Título: Ação ordinária perde R$ 2,8 bilhões de valor de mercado em um dia
Autor: Magalhães, Heloisa e Vieira, Catherine
Fonte: Valor Econômico, 22/08/2006, Empresas, p. B3
O parecer emitido pela Comissão de Valores Mobiliários (CVM) na sexta teve o efeito imediato de derrubar as ações ordinárias da Tele Norte Leste, holding da Telemar listada em bolsa, em 18,83% ontem, a maior queda da história da empresa. Os papéis perderam em apenas um dia R$ 2,8 bilhões em valor de mercado.
A desvalorização representou uma reversão do ganho acumulado nos últimos meses e que refletia justamente o prêmio atribuído aos ordinaristas na relação de troca de suas ações pelos papéis da nova empresa. Mas indicou também a reação dos investidores a uma mudança de equilíbrio de forças entre as ações ordinárias e preferenciais determinada pelo parecer.
A CVM quis evitar situações em que o controlador arbitre preços a seu favor, impondo condições desfavoráveis aos minoritários detentores de ações preferenciais - uma queixa antiga no mercado brasileiro e que pedia uma solução. Ao fazer isso, porém, mexeu com o direito básico das ações ordinárias, que é o voto, e abriu um debate.
Na transição para uma bolsa em que todas as ações terão direito a voto, modelo para o qual o mercado brasileiro está caminhando, alguém terá que pagar a conta. A questão é quem.
"A decisão da CVM é irretocável. Se o controlador quiser criar uma relação de troca em que terá um prêmio, quem tem de aprovar são os acionistas que perdem na operação", comentou um especialista.
Por outro lado, há quem acredite que o minoritário que detém ONs não pode ser prejudicado em seus direitos, já que não participou da decisão de reestruturar a empresa, tomada pelos controladores. "Os detentores de ONs recebem o prêmio na operação porque o tag along é um direito deles previsto em lei. A CVM dizer que isso causa um conflito de interesse e retirar o direito de voto desse acionista é muito estranho", disse outro especialista.

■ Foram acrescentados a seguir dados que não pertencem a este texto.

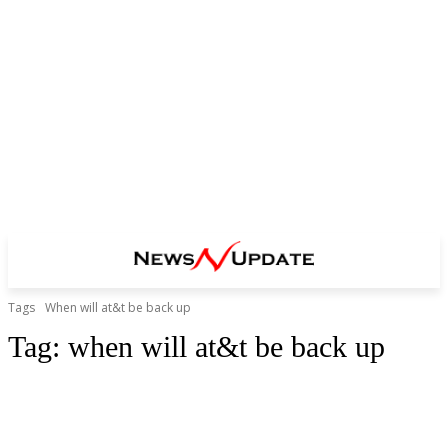
Tags
When will at&t be back up
Tag:
when will at&t be back up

No Brasil, as ações preferenciais têm algum tipo de vantagem no recebimento de dividendos, mas só têm direito a voto nas assembléias quando o tema em questão altera direitos seus.
O diretor da CVM Pedro Oliva Marcílio disse que a autarquia está aberta a ouvir argumentos de quem possui opiniões contrárias à interpretação da lei feita pela autarquia no parecer. "Se esses argumentos jurídicos forem apresentados, vamos analisá-los", destacou.
O advogado Luiz Leonardo Cantidiano, ex-presidente da CVM, afirmou discordar da posição da autarquia. "Não concordo em estabelecer um parecer de orientação genérico para todas as incorporações. Questões de conflito de interesse e benefício particular deveriam ser analisadas caso a caso", disse. Para ele, muitas vezes só é possível avaliar a posteriori se houve vantagem para alguma parte. Cantidiano não quis comentar especificamente o caso da Telemar.
A generalidade do parecer também provocou a queda, ontem, das ações ordinárias da Brasil Telecom e da TIM, operadoras que o mercado aposta que dariam uma solução parecida com a da Telemar para o conflito societário que enfrentam há anos.
Em contrapartida, as ações preferenciais da Telemar e da BrT subiram. "O parecer da CVM transferiu quase todo o poder de barganha para as PNs", ressaltou o analista-chefe do HSBC, Fábio Zagatti.
Para o analista-sênior da americana Brandes Investment Partners, Luiz Guilherme Sauerbronn, a medida é um passo "muito importante para a proteção dos acionistas minoritários no Brasil". A gestora já havia se queixado à Securites and Exchange Commission (SEC, a CVM americana) sobre a operação da Telemar e a estrutura de voto atribuída aos acionistas.
Apesar da avaliação positiva sobre o voto, Sauerbronn disse que a Brandes continua contra o modelo da reestruturação da Telemar porque ele embute uma diluição significativa dos preferencialistas. "Somos a favor da ida para o Novo Mercado, mas não desse jeito."
Na interpretação dele, a questão do voto não emergiu em outros casos de pulverização do controle - como Embraer e Perdigão - porque a diluição dos preferencialistas foi bem menor.